The eponymous anti-hero is a New York futures trader with a wicked reputation and a scruples bypass. He would sell his own grandmother short to make a buck or two but he might at least buy her back, if only to make more.
Plays about the world of high finance by those who have been there tend to be dire. In fact, the person who best captured this life is Caryl Churchill in Serious Money over twenty years ago.
Roger Kirby has made a good fist of it. The posters promise Sex, Drugs and Rock and Roll and he delivers all of this and lots of corny jokes too. He also presents an overly complicated plot with stings galore, ultimately involving comeuppance for our lovable rogue, charmingly played by John Guerrasio.
The revenge is perpetrated by an oddly innocent couple: preppy multi-millionaire George, played by Jack Tarlton, and sweet investigative journalist (???) Grace (Joanne Redman). The pair act well but struggle with the accents in a way that suggests they should have followed the lead of Kristin Milward who stuck with her own as the arch Bigley. She is a pivotal character in Grimes' blackmail as she has, and is, the history.
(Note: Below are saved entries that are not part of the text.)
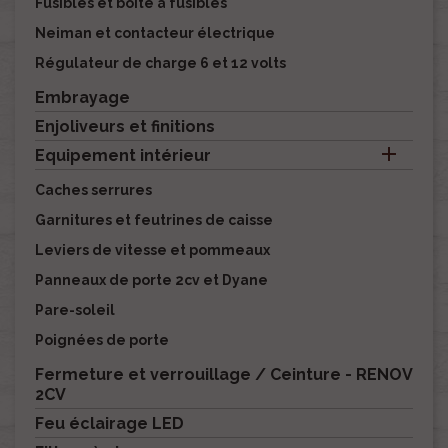
Fusibles et boite à fusibles
Neiman et contacteur électrique
Régulateur de charge 6 et 12 volts
Embrayage
Enjoliveurs et finitions

Equipement intérieur
Caches serrures
Garnitures et feutrines de caisse
Leviers de vitesse et pommeaux
Panneaux de porte 2cv et Dyane
Pare-soleil
Poignées de porte
Fermeture et verrouillage / Ceinture - RENOV
2CV
Feu éclairage LED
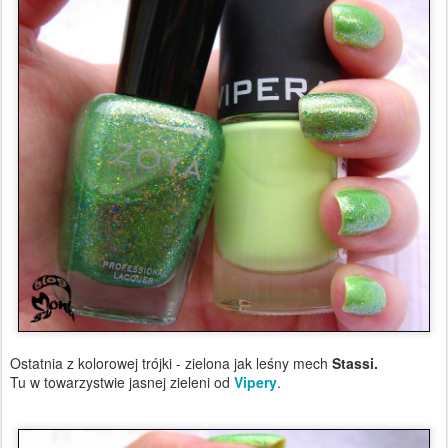
Ostatnia z kolorowej trójki - zielona jak leśny mech
Stassi.
Tu w towarzystwie jasnej zieleni od
Vipery
.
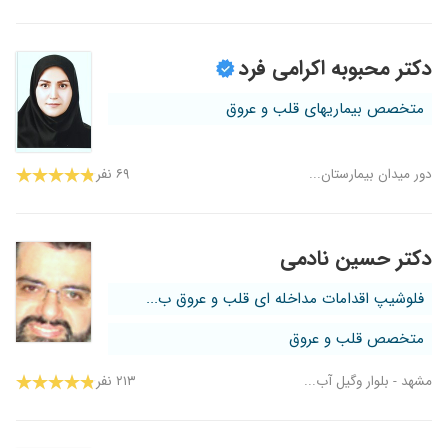
دکتر محبوبه اکرامی فرد
متخصص بیماریهای قلب و عروق
دور میدان بیمارستان...
۶۹ نفر
دکتر حسین نادمی
فلوشیپ اقدامات مداخله ای قلب و عروق ب...
متخصص قلب و عروق
مشهد - بلوار وگیل آب...
۲۱۳ نفر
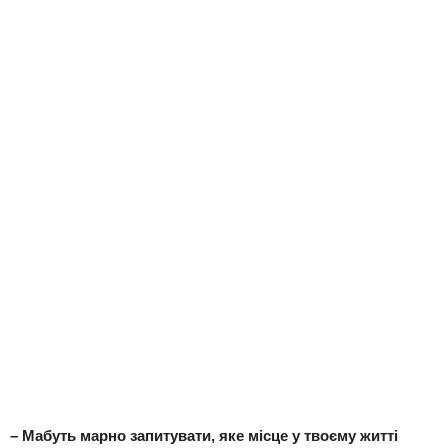
– Мабуть марно запитувати, яке місце у твоєму житті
Eventually, Kirby chucks in far too much information and too many plot lines. This is a pity, as Burleigh Grimes is entertaining and well placed for those City wideboys just up the road from the Bridewell.
Director Steven Little seems to have been given a large budget but has invested well. There is live music from Buddy Holly Airlines, the kind of trio that does well at weddings and Barmitzvahs.
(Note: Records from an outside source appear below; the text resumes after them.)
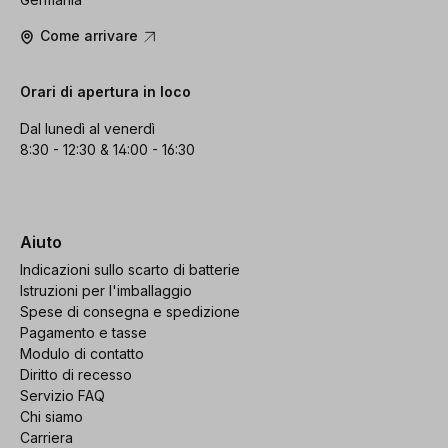
Come arrivare
Orari di apertura in loco
Dal lunedì al venerdì
8:30 - 12:30 & 14:00 - 16:30
Aiuto
Indicazioni sullo scarto di batterie
Istruzioni per l'imballaggio
Spese di consegna e spedizione
Pagamento e tasse
Modulo di contatto
Diritto di recesso
Servizio FAQ
Chi siamo
Carriera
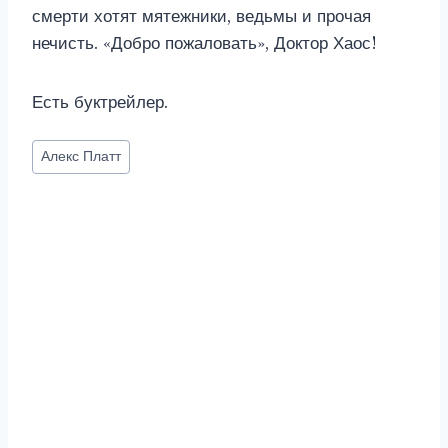
смерти хотят мятежники, ведьмы и прочая
нечисть. «Добро пожаловать», Доктор Хаос!
Есть буктрейлер.
Метки
Алекс Платт
записи:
The set, designed by Nicolai Hart Hansen, is fantastic. An offset square of Perspex with wooden surrounds provides a playing area and at one stage, even a hidden bed. Above all of this are six Perspex cubes containing among other things, a chandelier and a slice of Mondrian.
If you work in the City, go and see Burleigh Grimes. It is that rare piece a good drama about high finance.
If you don't, then it is worth going so that you can find out what all that jargon on the finance pages really means. You will also find out about The F Factor.